Uma minúscula empresa contratada pelo governo Bolsonaro para grandes serviços em ministérios foi flagrada assumindo, gratuitamente, projetos de Jair Renan Bolsonaro, o filho Zero Quatro do presidente. A clara suspeita de favorecimento levou o senador Humberto Costa (PT-PE) a pedir ao Ministério Público Federal e ao Ministério Público junto ao Tribunal de Contas da União (TCU) que investigue ministros e o filho do presidente pelo cometimento de eventuais crimes.

A Astronautas Filmes, produtora digital e de comunicação corporativa, recebeu, somente este ano, cerca de R$ 1,4 milhão do governo federal para trabalhos nos Ministérios da Educação e da Saúde, os dois maiores da administração, do Turismo, na Casa Civil e também no Programa Pátria Voluntária, presidido pela primeira-dama Michelle Bolsonaro. Estranhamente, a empresa é pequena e não tem portfólio de clientes para contratos dessa dimensão.

A ligação mais próxima da Astronautas Filmes com o governo, no entanto, é com Jair Renan Bolsonaro, filho do presidente, para quem a empresa fez a comunicação e produção de marketing, incluindo filmagens e fotografias, da festa de inauguração de sua empresa particular na área de jogos eletrônicos, cujas tarifas de importação Bolsonaro reduziu recentemente. Todo o trabalho da Astronautas para Jair Renan foi feito de forma supostamente gratuita.

“É curioso ver que uma empresa pequena consegue contratos gigantescos com o governo e, em seguida, resolve trabalhar de graça justamente para o filho do presidente da República. Essa ação de caridade precisa ser investigada porque deve ter tido muitos custos que a Astronautas, especialmente num período de tanta crise, resolveu assumir sozinha. Por que essa benevolência? E entre tantos possíveis beneficiários, por que um dos filhos de Bolsonaro?”, questiona Humberto.

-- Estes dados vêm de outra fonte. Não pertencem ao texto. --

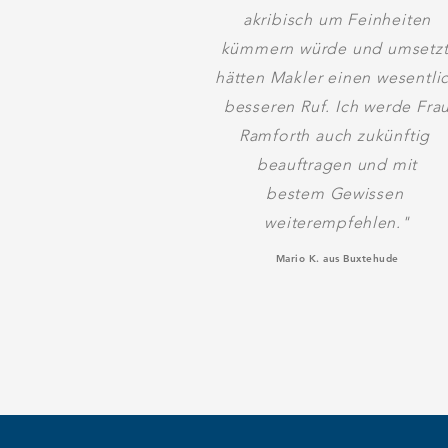
akribisch um Feinheiten
kümmern würde und umsetzt
hätten Makler einen wesentli
besseren Ruf. Ich werde Fra
Ramforth auch zukünftig
beauftragen
und mit
bestem
Gewissen
weiterempfehlen.
"
Mario K. aus Buxtehude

Nos pedidos de investigação enviados, o senador solicita que as autoridades competentes, à luz da transparência pública, avaliem se há vínculo entre os contratos assumidos pela Astronautas e o “presente” dado a Jair Renan Bolsonaro, e se os envolvidos cometeram crimes de peculato, abuso de poder e improbidade administrativa.